Last night BBC North broadcast a debate about the impact of public sector cuts on the North East. I was pleased to be in the invited audience to point out that local authorities must be mindful to make cuts which will not result in them spending more money in the long run (see my blog 5th August).
Although people were worried about the potential scale of the cuts there was general agreement that the country cannot afford the present level of public expenditure. Our region has the highest percentage of public sector employees but as was pointed out, that isn't because the public sector is too big but because the private sector is too small compared to other regions. That is why abolishing One North East, the Regional Development Agency makes little sense at just the point when its investment in the low carbon industries of the future is beginning to bear fruit in electric cars and sustainable energy generation from wind and waves.
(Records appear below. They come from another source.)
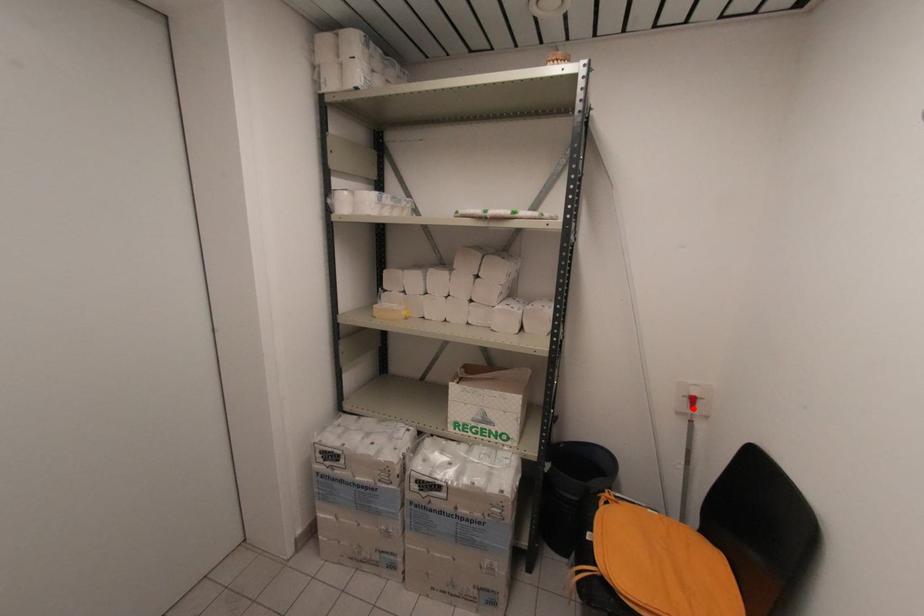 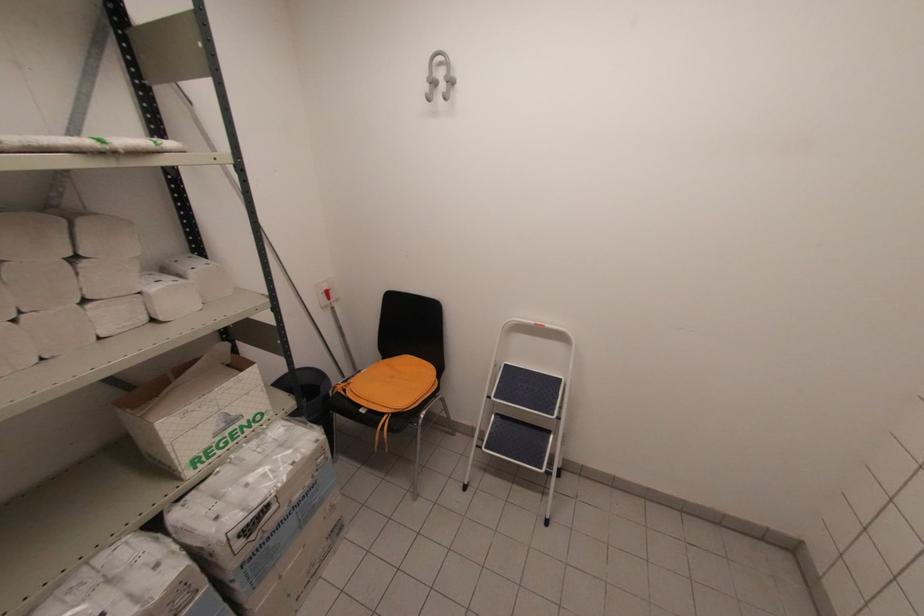 Question: A red point is marked in image1. In image2, is the corresponding 3D point closer to the camera or farther? Reply with the corresponding letter.

Choices:
 (A) The corresponding 3D point is closer.
 (B) The corresponding 3D point is farther.

Answer: (A) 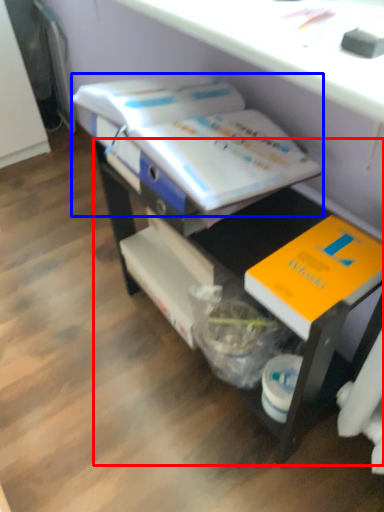 Question: Which point is closer to the camera, desk (highlighted by a red box) or book (highlighted by a blue box)?

Choices:
 (A) desk
 (B) book

Answer: (A) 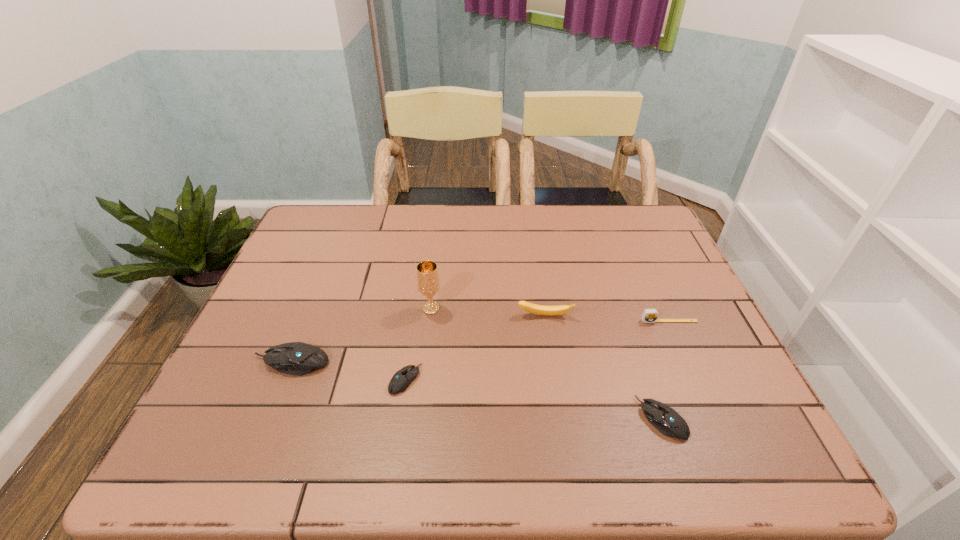 The height and width of the screenshot is (540, 960). Find the location of `unoccupied position between the banana and the second shortest object`. unoccupied position between the banana and the second shortest object is located at coordinates (603, 367).

Where is `vacant space that is in between the leftmost computer mouse and the banana`? The image size is (960, 540). vacant space that is in between the leftmost computer mouse and the banana is located at coordinates (418, 339).

Identify the location of free spot between the tallest object and the third object from right to left. (488, 312).

This screenshot has width=960, height=540. I want to click on free space between the nearest computer mouse and the leftmost object, so tap(476, 390).

Identify the location of unoccupied position between the chalice and the rightmost computer mouse. (546, 363).

Find the location of a particular element. free spot between the fourth object from left to right and the tallest computer mouse is located at coordinates (418, 339).

Locate an element on the screen. The image size is (960, 540). free area in between the tape measure and the rightmost computer mouse is located at coordinates (665, 370).

Identify which object is the fifth closest to the tape measure. Please provide its 2D coordinates. Your answer should be formatted as a tuple, i.e. [(x, y)], where the tuple contains the x and y coordinates of a point satisfying the conditions above.

[(296, 358)]

Select which object appears as the third closest to the tallest computer mouse. Please provide its 2D coordinates. Your answer should be formatted as a tuple, i.e. [(x, y)], where the tuple contains the x and y coordinates of a point satisfying the conditions above.

[(532, 308)]

Identify which computer mouse is the second closest to the shortest computer mouse. Please provide its 2D coordinates. Your answer should be formatted as a tuple, i.e. [(x, y)], where the tuple contains the x and y coordinates of a point satisfying the conditions above.

[(665, 419)]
The tone of the programme was gloomy. We have a tendancy in the North East to blame central government for our troubles. Ed Cox, Director of ippr north (Institute of Public Policy Research) tried valiantly to move the discussion away from blaming others to taking responsbility for ourselves - to 'lead not plead' but without success. Currently the voluntary sector is particularly prone to pleading for public funds. Yet not so long ago it was voluntary organisations that were valued for their innovation and courage. The voluntary sector has become too reliant on public money in the form of grants or contracts which inevitably means doing what other people ask us to do rather than take the initiative ourselves.
There is no doubt that the voluntary sector will be hit hard by cuts when they come. As Children North East has already found, local authorities will always chose to cut money for other organisations before they cut their own services and staff. Rather than moaning, blaming, doing nothing or simply hoping for the best now is the moment for voluntary organisations to take the lead. Instead of looking to the public sector to know what is best and give us the money to do it, we should use our collective knowledge of the needs of the most vulnerable members of society to commission the services needed ourselves. Larger charities and 'umbrella' organisations like VONNE and CVS bodies are well placed to take on this strategic commissioning role convening coalitions of smaller organisations to develop and deliver solutions. They also have the relationships and authority to negotiate with public bodies, grant makers like charitable trusts and philanthropic investors. We often forget that in a time of cuts in public expenditure the voluntary sector can bring extra cash to the table by accessing funding that is not available to public bodies.